O imperativo é o de que essa dívida secular seja justamente ressarcida, já que os alicerces da economia fundante e que até hoje sustenta o Brasil, foi construída com a mão de obra de homens e mulheres negras escravizadas e que contemporaneamente estão inseridas na “ciladânia” das sociedades onde o patrimonialismo e o capitalismo imperam e agem conjuntamente, construindo suas regras de proteção e mecanismos de defesa dos bens amealhados mediante formas questionáveis, mas que adquiriram status de propriedade individual, frente a legislação em sua defesa.

O ideal é que a comunidade negra na sua totalidade fosse retirada do estágio de cidadania em que se encontra e colocada sob os auspícios da uma Cidadania, em primeiro lugar, como “possibilidade concreta de participação eficiente e criativa na construção da cultura e da história”.

Em seguida, com efetivo “acesso aos bens [...] produzidos, pela possibilidade de livremente participar da configuração que cotidianamente se dá a esse país, pelo reconhecimento do direito de dizer sua voz e ser ouvido pelos outros”.

Os atores sociais e políticos que atuam junto às comunidades negras precisam ter em mente e incutir na sua lida de reconhecimento da alteridade afrodescendente em toda a sua cartografia civilizatória, o que diz o autor:

[...] Existe duas maneiras principais de abordar as realidades das sociedades africanas.

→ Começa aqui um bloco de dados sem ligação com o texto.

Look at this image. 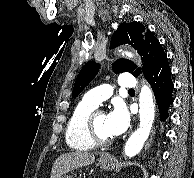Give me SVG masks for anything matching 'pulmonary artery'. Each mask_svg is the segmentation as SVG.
Listing matches in <instances>:
<instances>
[{"instance_id": "1", "label": "pulmonary artery", "mask_w": 194, "mask_h": 178, "mask_svg": "<svg viewBox=\"0 0 194 178\" xmlns=\"http://www.w3.org/2000/svg\"><path fill=\"white\" fill-rule=\"evenodd\" d=\"M118 85L124 89H134L137 85V82L134 76L128 73L122 74L119 77ZM112 92V84H103L87 92L84 96V100L97 107L100 103L108 99L112 95Z\"/></svg>"}]
</instances>
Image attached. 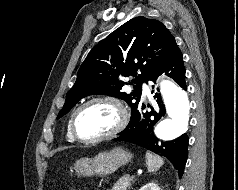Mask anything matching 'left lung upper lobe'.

Uma delas, que se pode chamar de periférica, vai de fora para dentro e chega ao que chamo de África-Objeto, que não se explica adequadamente. A outra, que propõe uma visão interna, vai de dentro para fora dos fenômenos e revela a África-Sujeito, a África da identidade profunda, originária, mal conhecida, portadora de propostas fundadas em valores absolutamente diferenciadas.

Importa aqui ressaltar que os direitos assegurados aos quilombolas, bem como à população negra como um todo como parte dessa dívida histórica, vem sendo questionados pelas elites patrimonialistas cujos antepassados foram partícipes, ou beneficiários, das políticas etnocidas, genocidas, expropriadoras de bens materiais e simbólicos de povos e de suas culturas, contando para isso com o apoio de juristas, como de toda uma conformação social brasileira que ainda se apresenta, como no período Colonial e do Império, configurada pela Casa Grande e a Senzala.

Ao não se poder falar mais de escravidão contemporaneamente, porque as relações de trabalho estão no geral mediadas por toda uma legislação que se inscreve nesse mundo, porém, se pode afirmar categoricamente que as relações entre negros e brancos continuam assimétricas. Assim são mantidas relações hierarquizadas que de tão pesadas, se traduzem em inter-relações de cuja desumanização e inferiorização do Outro é exercida cotidianamente e com os quilombolas esse tratamento não é diferente, a despeito do “reconhecimento” que o Estado brasileiro vem fazendo.